His jaw clenched. "I am the boy who hunted a killer. And I'm the pianist who made people weep. I don't get to choose. That's the problem."

"I'm sorry," she whispered.

The words didn't do anything. They never did.

Ji-hoon walked off the stage. His footsteps echoed in the emptiness now. The crowd had long thinned, scattered like feathers after a storm. A few people lingered by the doors, hushed and shaken, unsure if they'd witnessed a recital or something far more intimate—something almost sacred in its pain.

Joon-won waited near the exit, his face pale.

"Ji-hoon—"

"I don't want to talk," Ji-hoon said. "Not tonight."

He pushed the doors open and stepped into the hallway.

But the hallway didn't feel like a hallway anymore. It felt like a memory.

Like the ones that grabbed you by the throat and made you taste metal.

Every corridor of this conservatory carried her. Yoo Ara. His mother. Her heels echoing down the steps. The way she hummed without realizing. The hand that used to rest on his shoulder when he played.

Ji-hoon reached out and touched the wall beside him.

It was cold.

How could a place that once held so much warmth feel this empty now?

Because she wasn't here.

Not in body.

But the music had brought her back for a few seconds.

He stepped into the elevator, pressed the button for the basement. The practice rooms. The last place she ever played with him.

When the doors opened, the hallway was dim and quiet. No footsteps. No teachers. Just dust, and silence, and the faint buzzing of a fluorescent light overhead.

He walked down the hall until he reached Room B12.

The door was locked.

He pulled the keys from his coat pocket—ones he hadn't used in months—and unlocked it.

The room hadn't changed.

The music stand was still there, tilted slightly left. The cracked mirror in the corner still caught the shape of the piano. The bench creaked under him as he sat.

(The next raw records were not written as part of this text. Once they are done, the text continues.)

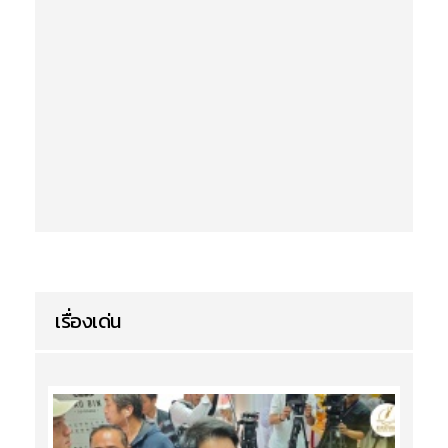
เรื่องเด่น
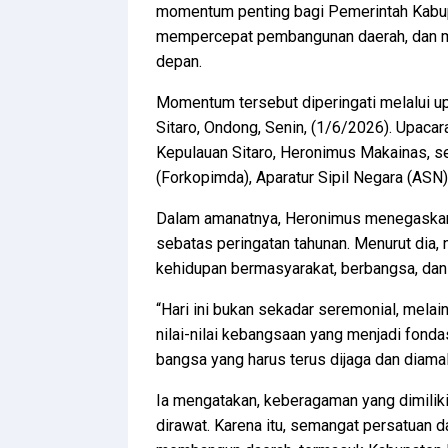
momentum penting bagi Pemerintah Kabup
mempercepat pembangunan daerah, dan m
depan.
Momentum tersebut diperingati melalui up
Sitaro, Ondong, Senin, (1/6/2026). Upacar
Kepulauan Sitaro, Heronimus Makainas, se
(Forkopimda), Aparatur Sipil Negara (ASN)
Dalam amanatnya, Heronimus menegaskan b
sebatas peringatan tahunan. Menurut dia, n
kehidupan bermasyarakat, berbangsa, dan
“Hari ini bukan sekadar seremonial, me
nilai-nilai kebangsaan yang menjadi fond
bangsa yang harus terus dijaga dan diama
Ia mengatakan, keberagaman yang dimilik
dirawat. Karena itu, semangat persatuan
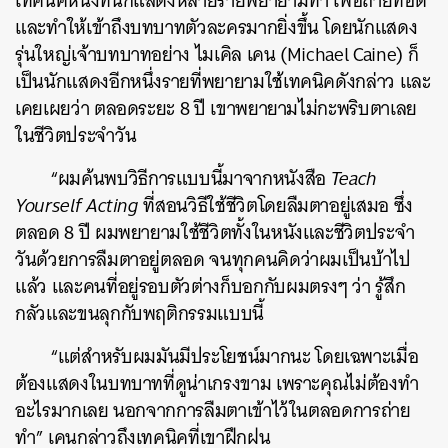
เทคนิคหนึ่งที่นักแสดงหลายรายพยายามทำ เพื่อถ่ายทอด
และทำให้เข้าถึงบทบาทตัวละครมากยิ่งขึ้น โดยนักแสดง
รุ่นใหญ่เจ้าบทบาทอย่าง ไมเคิล เคน (Michael Caine) ก็
เป็นนักแสดงอีกหนึ่งรายที่พยายามใช้เทคนิคดังกล่าว และ
เคยเผยว่า ตลอดระยะ 8 ปี เขาพยายามไม่กะพริบตาเลย
ในชีวิตประจำวัน
“ผมค้นพบวิธีการแบบนี้มาจากหนังสือ
Teach
Yourself Acting
ที่สอนวิธีใช้ชีวิตโดยลืมตาอยู่เสมอ ซึ่ง
ค้นหา
ตลอด 8 ปี ผมพยายามใช้ชีวิตทั้งในหนังและชีวิตประจำ
SHARE
TWEET
LINE
EMAIL
วันด้วยการลืมตาอยู่ตลอด จนทุกคนคิดว่าผมเป็นบ้าไป
แล้ว และคนที่อยู่รอบตัวต่างก็บอกกับผมตรงๆ ว่า รู้สึก
กลัวและขนลุกกับพฤติกรรมแบบนี้
“แต่สำหรับผมมันมีประโยชน์มากนะ โดยเฉพาะเมื่อ
ต้องแสดงในบทบาทที่ดูน่าเกรงขาม เพราะคุณไม่ต้องทำ
อะไรมากเลย นอกจากการลืมตาเข้าไว้ในตลอดการถ่าย
ทำ” เคนกล่าวถึงเทคนิคที่เขาฝึกฝน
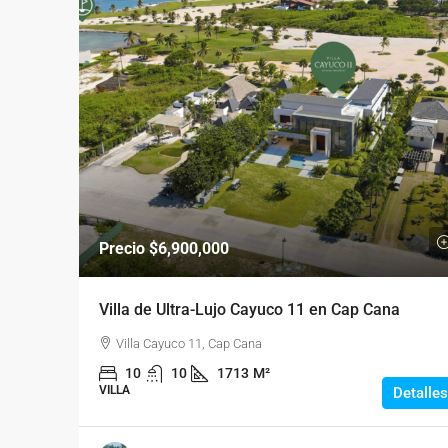
Precio
$6,900,000
Villa de Ultra-Lujo Cayuco 11 en Cap Cana
Villa Cayuco 11, Cap Cana
10
10
1713
M²
VILLA
Detalles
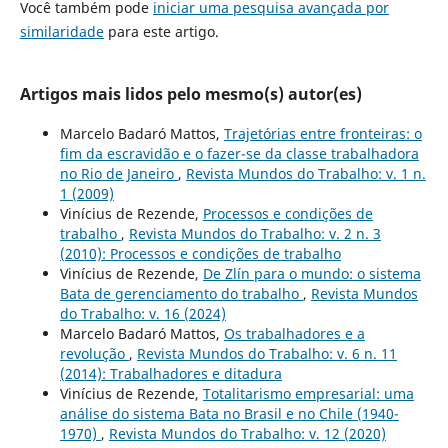
Você também pode
iniciar uma pesquisa avançada por
similaridade
para este artigo.
Artigos mais lidos pelo mesmo(s) autor(es)
Marcelo Badaró Mattos,
Trajetórias entre fronteiras: o
fim da escravidão e o fazer-se da classe trabalhadora
no Rio de Janeiro
,
Revista Mundos do Trabalho: v. 1 n.
1 (2009)
Vinícius de Rezende,
Processos e condições de
trabalho
,
Revista Mundos do Trabalho: v. 2 n. 3
(2010): Processos e condições de trabalho
Vinícius de Rezende,
De Zlín para o mundo: o sistema
Bata de gerenciamento do trabalho
,
Revista Mundos
do Trabalho: v. 16 (2024)
Marcelo Badaró Mattos,
Os trabalhadores e a
revolução
,
Revista Mundos do Trabalho: v. 6 n. 11
(2014): Trabalhadores e ditadura
Vinícius de Rezende,
Totalitarismo empresarial: uma
análise do sistema Bata no Brasil e no Chile (1940-
1970)
,
Revista Mundos do Trabalho: v. 12 (2020)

And he reached out, blindly, until his fingers touched the familiar keys.

He didn't play.

He just sat there.

Thinking.

Feeling.

Remembering.

He remembered the last time she taught him in this room.

She had been quieter than usual. Tired.

He had thought it was just another long week. A stressful day.

He never realized she was saying goodbye.

And now?

Now, he couldn't stop wondering how many signs he missed. How many bruises were covered by long sleeves. How many tears she wiped away before stepping into his practice sessions like everything was fine.

And now he knew.

Now he knew everything.

She had died so he wouldn't.

She had bargained with Si-wan. She had been used, manipulated, discarded like a pawn in someone else's game. And she had never let him see it.

Because she wanted him to live in the light, not the shadows she was trapped in.

Ji-hoon pressed his forehead against the piano.

And cried.

Not quietly.

Not politely.

But the kind of crying that breaks open the cage around your heart and leaves you gasping.

He cried for every birthday she still sang on.

For every recital she never made it to.

For every hug he'd never feel again.

And for the guilt of not knowing sooner.

He cried until there were no tears left.

Only silence.

Only memory.

Only the soft echo of a lullaby that now lived inside him.